September 23, 2012
Ethel Barrymore Theatre
On September 10th, a delightful new musical named Chaplin opened at the Ethel Barrymore Theatre. Based on the life of iconic silent film star, Charlie Chaplin, this musical tells the story of the man behind “the Tramp”, depicting his impoverished upbringing in London, his life as a young vaudeville performer in England and his rise to fame in America, his political interests and subsequent exile from the United States, and finally, his welcome back into the United States with an honorary Academy Award in 1972.
Synopsis: Growing up in England at the end of the 19th century, Charlie Chaplin is raised by an alcoholic, absentee father and a mentally unstable mother, who (despite her psychiatric shortcomings) teaches her son to closely observe the people around him before she is permanently institutionalized. Charlie, who had developed an interest in entertaining, began work as a music hall performer at a young age, later becoming quite successful as a comedy and vaudeville performer in England. It wasn’t long before Hollywood noticed this great talent and Charlie was offered a job with Keystone Studios, thus launching his successful career as a silent film actor in the United States. As Chaplin became more and more successful, he became the target of vindictive gossip columnist, Hedda Hopper, who felt snubbed by the actor when he declined an interview. Fueled by Hedda Hopper’s lies and exaggerations, his desire to assert political beliefs in his films led to the assumption that he was a communist, culminating in his exile from the United States. The musical also recounts Chaplin’s affinity for younger women, his four marriages, and his happy marriage with his fourth and final wife, Oona O’Neill. In addition to finding happiness with Oona, Chaplin is welcomed back into the United States with an honorary Academy Award in 1972.

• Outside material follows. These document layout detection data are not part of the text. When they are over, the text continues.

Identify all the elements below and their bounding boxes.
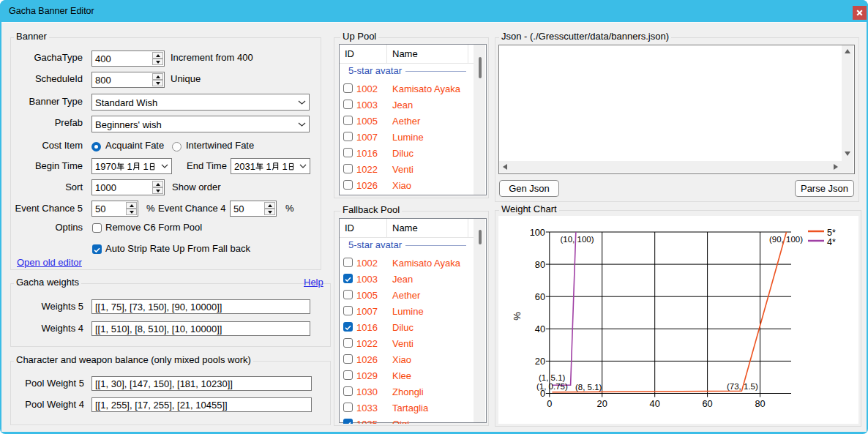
svg-text:(1, 5.1): (1, 5.1)	[539, 373, 566, 382]
svg-text:(10, 100): (10, 100)	[561, 235, 594, 244]
svg-text:%: %	[512, 312, 523, 320]
svg-text:20: 20	[535, 356, 545, 367]
svg-text:60: 60	[535, 291, 545, 302]
svg-text:40: 40	[650, 398, 660, 409]
svg-text:(1, 0.75): (1, 0.75)	[536, 382, 568, 391]
svg-text:5*: 5*	[827, 228, 836, 238]
svg-text:60: 60	[702, 398, 712, 409]
svg-text:80: 80	[535, 259, 545, 270]
svg-text:80: 80	[755, 398, 765, 409]
svg-text:20: 20	[597, 398, 607, 409]
svg-text:40: 40	[535, 323, 545, 334]
svg-text:100: 100	[530, 227, 545, 238]
svg-text:(73, 1.5): (73, 1.5)	[727, 382, 758, 391]
svg-text:(8, 5.1): (8, 5.1)	[575, 383, 602, 392]
svg-text:0: 0	[547, 398, 552, 409]
svg-text:(90, 100): (90, 100)	[769, 235, 803, 244]
svg-text:4*: 4*	[827, 237, 836, 247]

Comments: In order for a show like Chaplin to work, there needs to be that special actor who is able to successfully embody the character of Charlie Chaplin. Rob McClure is that special actor. I admit that I did not know who Rob McClure was prior to seeing Chaplin last week; but after seeing his performance, I will never forget him. He has mastered physical comedy, and with every facial expression and mannerism, he becomes more believable as Charlie Chaplin. While his visual comedy and mimicry skills are comparable to Chaplin’s, I was most impressed with his acting and his ability to support the arc of the story as Charlie transitions from young, insecure actor to successful film star to divorcee to political activist/accused communist to exiled actor, and finally, celebrated Academy Award winner. And while his physical interpretation of Chaplin is spot-on, his portrayal of the more emotional side of this complex person is what makes his performance truly special... and Tony Award worthy, I might add. Bravo, Rob McClure.
The supporting cast was also excellent. Christiane Noll had great stage presence as Charlie’s flawed but influential mother, and sang beautifully. Wayne Alan Wilcox and Erin Mackey were very well-cast as Sidney Chaplin and Oona O’Neill respectively. Jenn Colella gave a stand-out performance as the villainous Hedda Hopper and her Act II number, “All Falls Down”, was one of the musical highlights of the show. She can really belt out a song.
What did I love about Chaplin? What sticks out in my mind a week later? I loved that the sets, costumes, and make-up were done in a black and white theme, as if to give the audience the impression of watching a Chaplin movie. I thought this was creative and aesthetically pleasing to watch on stage. I also loved the way Charlie’s transition into the Tramp was presented on stage, with flashbacks to childhood memories of his mother and the people they watched together. I loved the incredible talent that is Rob McClure. I loved Jenn Colella’s insanely powerful singing voice. I particularly liked the scenes between Christiane Noll and Zachary Unger who played Young Charlie. These sometimes-heartbreaking, sometimes-joyful scenes really conveyed Charlie’s love for his mother and his devastation when she was institutionalized. I loved the supporting cast; while this is show about Charlie Chaplin, his story cannot be told without the people/characters that influenced his life. The supporting cast was really stellar. I loved Christopher Curtis’ music, the most memorable songs being “Look At All the People”, “Just Another Day in Hollywood”, “All Falls Down”, and “This Man”.
I hope this will give you many reasons to check out Chaplin at the Ethel Barrymore Theatre.